It’s a highly artificial environment, where fund managers get to present their best case for why a given stock is undervalued. And if there’s one lesson to learn from going to this event, it’s that successful fund managers are also highly-accomplished salesmen. They’re fantastic at telling stories, and by the time their presentation is over, you’re all but phoning up your broker on the spot, telling him to buy as much as he possibly can.

It’s an amazing place for hedge fund managers to find and impress potential new investors in their funds: it’s that rare opportunity, for them, to speak to a large audience which has money to burn (tickets are $4,395 apiece) and which clearly is predisposed to like their ideas — all in a distraction-free environment where nobody is going to challenge their analysis with a bear case or otherwise interfere with the message being sent.

If you’re attending the Congress, then, I’d urge that you be highly conscious of your own human biases. You’ve spent all that money — now you want to get value from it, right? You’re actively looking for stocks to invest in, and managers to invest with. Which means that the bar has to be set very, very high. Indeed, I’d argue that the bar should be set infinitely high — that the best thing to do is simply sit back, take note of the stocks that everybody is talking about, and then rank them.
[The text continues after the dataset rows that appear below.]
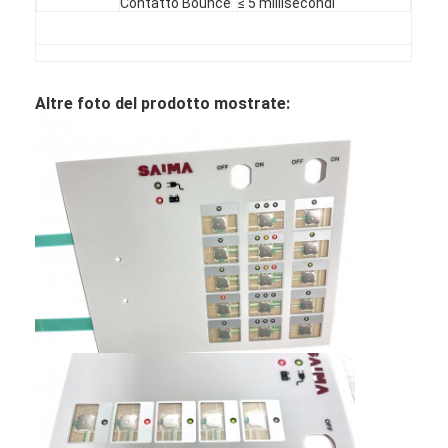
Contatto Bounce
≤ 5 millisecondi
Altre foto del prodotto mostrate: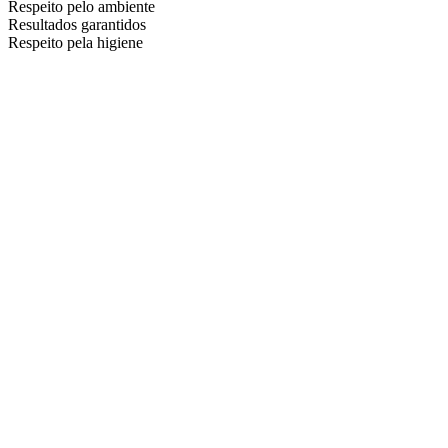
Respeito pelo ambiente
Resultados garantidos
Respeito pela higiene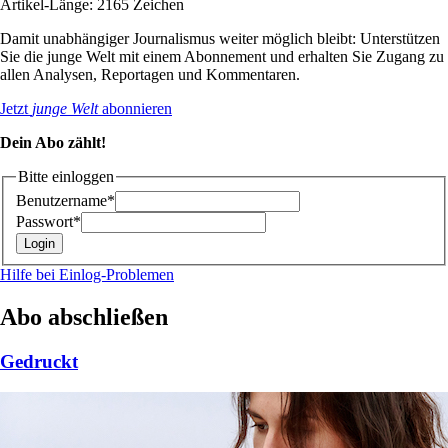
Artikel-Länge: 2165 Zeichen
Damit unabhängiger Journalismus weiter möglich bleibt: Unterstützen
Sie die junge Welt mit einem Abonnement und erhalten Sie Zugang zu
allen Analysen, Reportagen und Kommentaren.
Jetzt
junge Welt
abonnieren
Dein Abo zählt!
Bitte einloggen
Benutzername*
Passwort*
Hilfe bei Einlog-Problemen
Abo abschließen
Gedruckt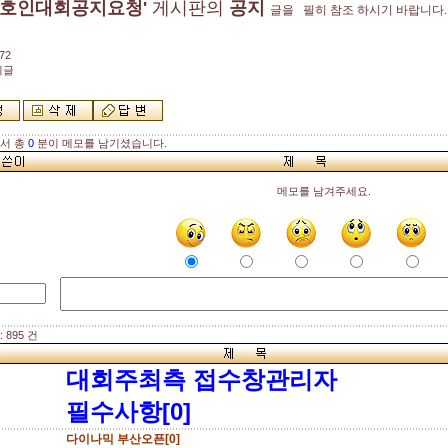
동호인대회공지요청'
게시판의
공지
글을 필히 참조 하시기 바랍니다.
72
지글
해서 총
0
분이 메모를 남기셨습니다.
메모를 남겨주세요.
 895 건
대회주최측 접수창관리자
필수사항[0]
다이나믹 부산오픈[0]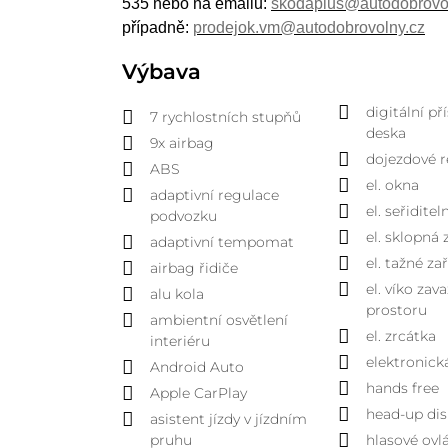
535 nebo na emailu:
skodaplus@autodobrovo
případně:
prodejok.vm@autodobrovolny.cz
Výbava
digitální př
7 rychlostních stupňů
deska
9x airbag
dojezdové r
ABS
el. okna
adaptivní regulace
el. seřidite
podvozku
el. sklopná 
adaptivní tempomat
el. tažné za
airbag řidiče
el. víko za
alu kola
prostoru
ambientní osvětlení
el. zrcátka
interiéru
elektronick
Android Auto
hands free
Apple CarPlay
head-up dis
asistent jízdy v jízdním
pruhu
hlasové ovl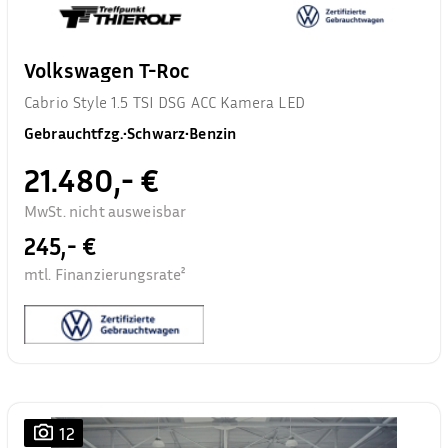
Volkswagen T-Roc
Cabrio Style 1.5 TSI DSG ACC Kamera LED
Gebrauchtfzg.
•
Schwarz
•
Benzin
21.480,- €
MwSt. nicht ausweisbar
245,- €
mtl. Finanzierungsrate²
12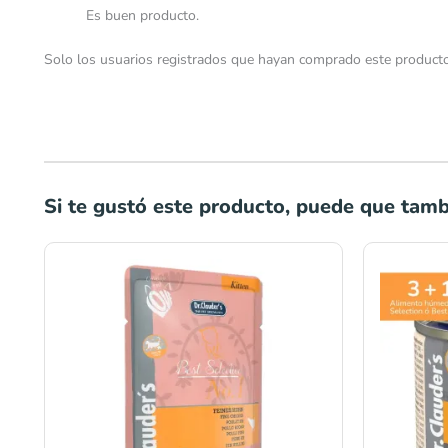
Es buen producto.
Solo los usuarios registrados que hayan comprado este producto
Si te gustó este producto, puede que tambi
Make a list with the ideas and managers you found most compelling at the top, and the ones you found least compelling at the bottom. Then, do nothing for one year, or whatever time horizon you think is sensible to judge the managers on. If three years is better, then use that.

At the end of that period of time, look to see if there’s any correlation at all between the ideas you found most compelling, on the one hand, and the trades and managers which ended up making the most money, on the other.
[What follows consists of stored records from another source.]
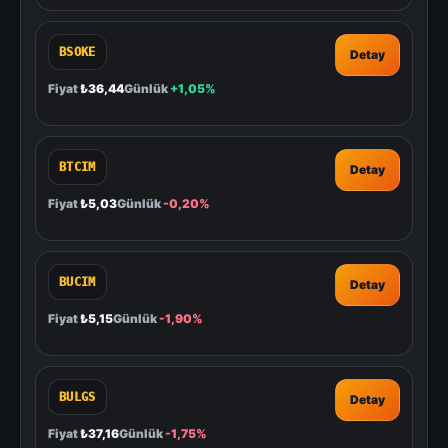
BSOKE
Detay
Fiyat
₺36,44
Günlük
+1,05%
BTCIM
Detay
Fiyat
₺5,03
Günlük
-0,20%
BUCIM
Detay
Fiyat
₺5,15
Günlük
-1,90%
BULGS
Detay
Fiyat
₺37,16
Günlük
-1,75%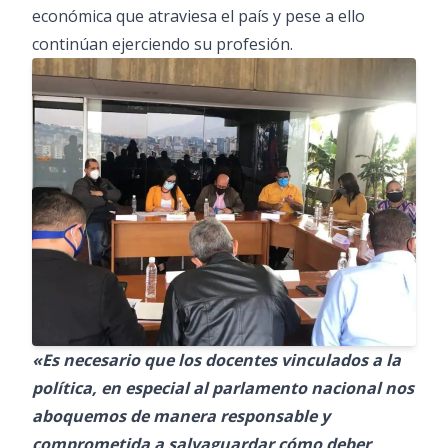
económica que atraviesa el país y pese a ello
continúan ejerciendo su profesión.
«Es necesario que los docentes vinculados a la
política, en especial al parlamento nacional nos
aboquemos de manera responsable y
comprometida a salvaguardar cómo deber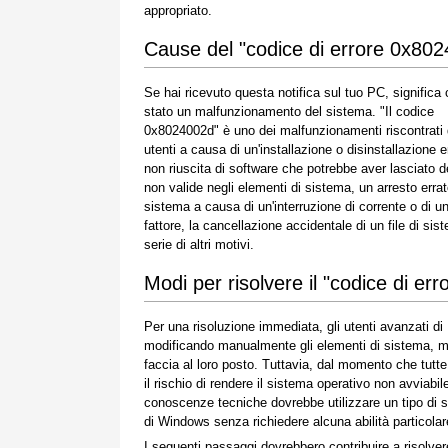
appropriato.
Cause del "codice di errore 0x80
Se hai ricevuto questa notifica sul tuo PC, significa 
stato un malfunzionamento del sistema. "Il codice
0x8024002d" è uno dei malfunzionamenti riscontrati 
utenti a causa di un'installazione o disinstallazione e
non riuscita di software che potrebbe aver lasciato d
non valide negli elementi di sistema, un arresto errat
sistema a causa di un'interruzione di corrente o di un
fattore, la cancellazione accidentale di un file di 
serie di altri motivi.
Modi per risolvere il "codice di e
Per una risoluzione immediata, gli utenti avanzati d
modificando manualmente gli elementi di sistema, ment
faccia al loro posto. Tuttavia, dal momento che tut
il rischio di rendere il sistema operativo non avviabi
conoscenze tecniche dovrebbe utilizzare un tipo di s
di Windows senza richiedere alcuna abilità particolare
I seguenti passaggi dovrebbero contribuire a risolve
What you’re doing here is not judging fund managers — rather, you’re judging your own ability to judge fund managers. After all, there’s no point in taking someone else’s investment advice if you exhibit demonstrably poor judgment in working out whose advice to take.

Ideally, you should repeat this exercise a few different times — maybe at successive Value Investing Congresses, maybe at other such events. Eventually, you’ll get a pretty good idea of your own ability to discern someone else’s ability to generate alpha. Or, to put it another way, you’ll work out whether you’re capable of distinguishing genuinely good stock-picking ideas from genuinely good salesmanship. I’m pretty sure that I can’t do it, and as a result, no matter how rich I was, it would be a waste of money for me to spend $4,395 attending this event. If you think you’re better than me on that front, then feel free to attend: I wish you all the best of fortune. But it’s almost certainly a good idea to test that hypothesis first.